Примечание авторов: * В поэме Тристан и Изольда, Тристан, когда ложился с Изольдой в одну постель, клал посредине кровати меч, ибо девушка была предназначена другому, а пуритане Новой Англии использовали в таких случаях доску.
Тем более я накрепко вбил себе в голову, что мои очаровательные телохранительницы – это мои названные «сестренки». А слово «сестра» для меня свято. К тому же было видно, что я девочкам тоже нравлюсь, но они при этом не торопят события и предпочитают видеть во мне эдакого «братца», о котором надо заботиться и которого надо опекать. А забота «сестричек» была куда приятнее, чем забота слуг. Слуги делают это по обязанности, а Анна и Феодора вкладывали в заботу хотя бы немного личного чувства, ведь я же был для них красавчиком и нравился обеим, и в то же время мы оставались как бы родственниками, в силу чего не переходили барьера. А после того случая, когда Феодора пыталась закрыть меня от пули, она стала моей боевой побратимкой, вступать в отношения с которой было для меня сродни святотатству. Впрочем, и Анна воспринималась мною точно так же, да только Феодора нравилась мне чуточку больше.
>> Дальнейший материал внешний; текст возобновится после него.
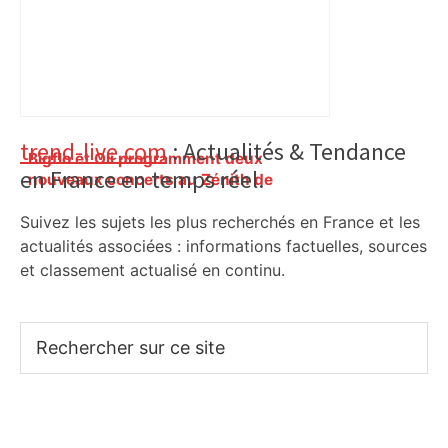
Primary
trend-live.com
: Actualités & Tendance
Bigflo et Oli programment deux
en France en temps réel.
Sidebar
nouveaux concerts au Zénith de
Toulouse : voici les dates, la billetterie
Suivez les sujets les plus recherchés en France et les
est ouverte – Actu.fr
actualités associées : informations factuelles, sources
et classement actualisé en continu.
Rechercher
sur
ce
site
Впрочем, на самом деле этот запрет подполковника Бесоева покидать русскую дипломатическую миссию означал только то, что местный народ, желающий хотя бы одним глазком увидеть сербского принца, стал собираться у ее стен. Как рассказала Анне немного разоткровенничавшаяся прислуга, полиция получила приказ князя Фердинанда отпустить покушавшегося на меня человека, потому что тот был якобы не в себе. И передал он тот приказ через адъютанта князя, генерал-майора Данаила Николаева. Такое глупое решение могло насмерть рассорить Болгарию и Сербию, но мой папа (такой умница!) промолчал, потому что понял, что как раз возмущения и резких слов наши враги от него и ждут. Зато не промолчал Санкт-Петербург: оттуда прислали такую ноту, что она должна была сопровождаться ураганом, небесным громом и градом, который побьет посевы. Недопустимо просто так отпускать человека, только что покушавшегося на наследного принца одной из правящих в Европе фамилий. Впрочем, в самой Софии возмущение было ничуть не слабее, и люди толпились возле представительства, желая увидеть меня собственными глазами, а также послушать, что я еще могу сказать. Несколько таких депутаций я принял в последний день. Я выслушивал извинения, пожимал руки и уверял, что из-за одного сумасшедшего я ни в коей мере не перестану быть сторонником дружбы с Болгарией.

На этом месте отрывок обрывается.